**Your objective**. Could you set down the records below exactly as they are, with no pictures?

**Provided information**.
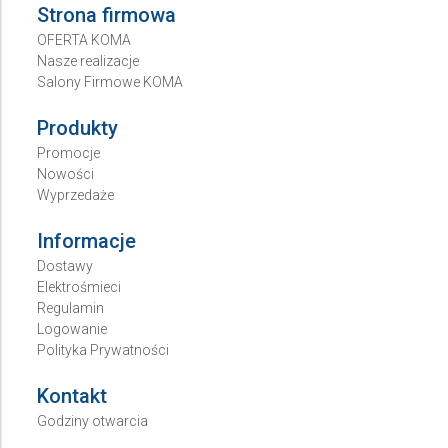
Strona firmowa
OFERTA KOMA
Nasze realizacje
Salony Firmowe KOMA
Produkty
Promocje
Nowości
Wyprzedaże
Informacje
Dostawy
Elektrośmieci
Regulamin
Logowanie
Polityka Prywatności
Kontakt
Godziny otwarcia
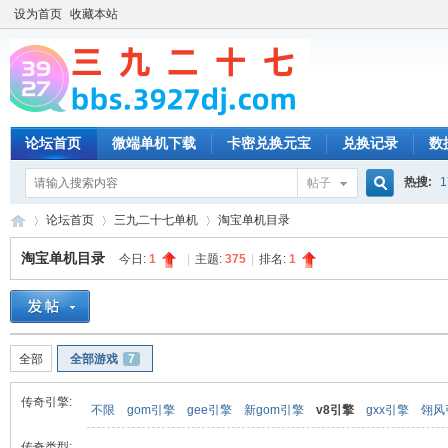
设为首页
收藏本站
论坛首页
微端单机下载
卡密兑换元宝
兑换记录
数
热搜:
1
帖子
搜
论坛首页
三九二十七单机
淘宝单机目录
淘宝单机目录
今日:
1
|
主题:
375
|
排名:
1
索
三
»
›
›
全部
全部游戏
7
传奇引擎:
不限
gom引擎
gee引擎
新gom引擎
v8引擎
gxx引擎
翎风
传奇类型:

**Solution to the problem**.
Strona firmowa
OFERTA KOMA
Nasze realizacje
Salony Firmowe KOMA
Produkty
Promocje
Nowości
Wyprzedaże
Informacje
Dostawy
Elektrośmieci
Regulamin
Logowanie
Polityka Prywatności
Kontakt
Godziny otwarcia
设为首页
收藏本站
论坛首页
微端单机下载
卡密兑换元宝
兑换记录
数
热搜:
1
帖子
搜
论坛首页
三九二十七单机
淘宝单机目录
淘宝单机目录
今日:
1
|
主题:
375
|
排名:
1
索
三
»
›
›
全部
全部游戏
7
传奇引擎:
不限
gom引擎
gee引擎
新gom引擎
v8引擎
gxx引擎
翎风
传奇类型:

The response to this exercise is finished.